La sicurezza psicologica, concept che Amy Edmondson (docente e ricercatrice di Harvard) ha reso famoso in tutto il mondo, riguarda la creazione di un contesto di lavoro dove le persone contribuiscono con le proprie idee, condividono gli errori per imparare insieme, trasformano le diversità in risorse, collaborano e si aiutano anche quando devono affrontare temi difficili. Ma che cos’è la sicurezza psicologica e come si coltiva nei luoghi di lavoro?
Partiamo dalla realtà che viviamo tutti i giorni. Vi capita mai di non fare una domanda per paura di essere considerati ignoranti? Qualche volta avete rinunciato a proporre un’idea per il timore che sia valutata negativamente? Vi è successo di sbagliare ed essere incerti se dirlo o non dirlo e poi, per il timore di essere etichettati come incapaci, avete scelto il silenzio? E quante volte avete rinunciato a dire “non sono d’accordo” o avete nascosto una vostra caratteristica utile perché troppo diversa da quelle degli altri?
Ecco la sicurezza psicologica ha a che fare con questo. Quando percepiamo un livello sufficiente di sicurezza psicologica sentiamo la spinta a esporci, anche assumendo il rischio relazionale del giudizio negativo, perché sentiamo che in quel momento è utile contribuire con una nostra idea, è importante capire bene per poi fare bene – e quindi, sì, lo diciamo “scusa non ho capito, cosa intendi quando dici…”, oppure “scusa non conosco questo, mi puoi spiegare?” -; è corretto chiedere un aiuto perché altrimenti rischiamo di metterci un sacco di tempo operando con bassa qualità; è un valore per tutti trovare il modo per parlare di un tema importante ma difficile; fa crescere condividere un errore per informare gli altri perché tutti possano imparare e migliorare.
Gli studi pluridecennali di Amy Edmondson dimostrano che c’è un rapporto esponenziale (in positivo o in negativo) tra la sicurezza psicologica e le performance di un team.

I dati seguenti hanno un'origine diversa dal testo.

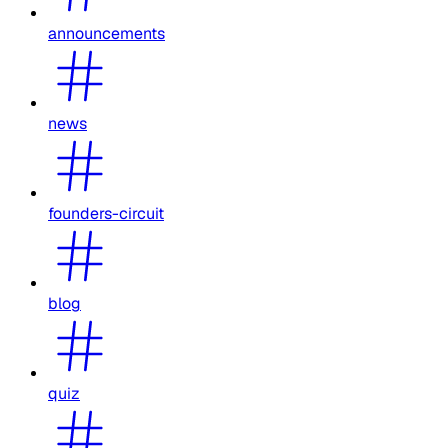
announcements
news
founders-circuit
blog
quiz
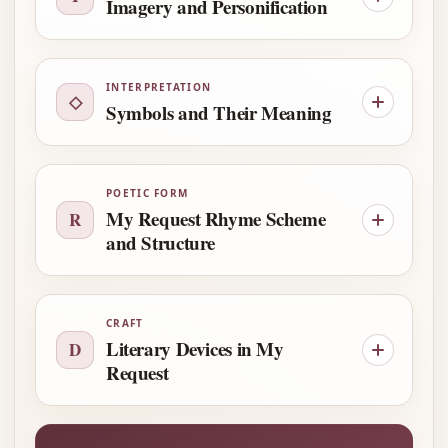
Imagery and Personification
INTERPRETATION
◇
Symbols and Their Meaning
POETIC FORM
My Request Rhyme Scheme
R
and Structure
CRAFT
Literary Devices in My
D
Request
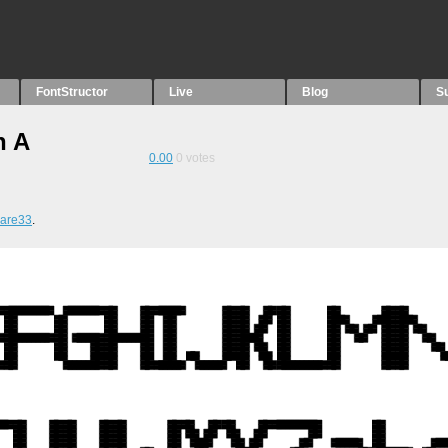
FontStructor
Live
Blog
S
n A
0.00
0
votes
ware33
.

Stiamo parlando di cose molto concrete che valgono per qualsiasi contesto di lavoro, tipologia di attività, settore, e a qualsiasi livello di un’organizzazione. In un negozio, in un ufficio, in un reparto, in una squadra sportiva, se tutte le volte che ci viene una nuova idea non la comunichiamo e non la sperimentiamo, sarà molto difficile migliorare quello che facciamo. Lo stesso riguarda il rapporto con l’errore. In un mondo di continui cambiamenti nessuno può pensare di non sbagliare mai. Ma per prevenire gli errori e usare quelli che facciamo per imparare, è necessario parlarne. Infatti, le ricerche della Edmondson dimostrano che i team più performanti degli errori parlano, li affrontano insieme, imparano e così facendo diventano sempre più efficaci. Inoltre, un buon livello di sicurezza psicologica permette di sperimentare nuove prassi, analizzarne i risultati, tenere quello che funziona e continuare a migliorare quello che non ci soddisfa.
Non solo. Si parla tanto di diversità e inclusione. Bene. È importante valorizzare le differenze perché le situazioni che affrontiamo sono sempre più complesse e, siccome esistono tanti tipi diversi di intelligenze, è importante che tutti trovino uno spazio sicuro per esprimersi. La sicurezza psicologica è anche la condizione per avere confronti franchi e produttivi. Quando ci confrontiamo in maniera schietta e trasparente, allarghiamo il nostro pensiero e produciamo soluzioni migliori. Invece, se le persone non osano parlare, si forma quella che la Edmondson chiama “epidemia del silenzio”, che può creare danni molto grandi alle imprese. Non possiamo più permettere alla paura di ingombrare i nostri luoghi di lavoro. I costi della paura sono troppo alti: per le persone e per tutte le organizzazioni, grandi o piccole. Coltivare la sicurezza psicologica significa coltivare una presenza responsabile e contributiva da parte di tutti.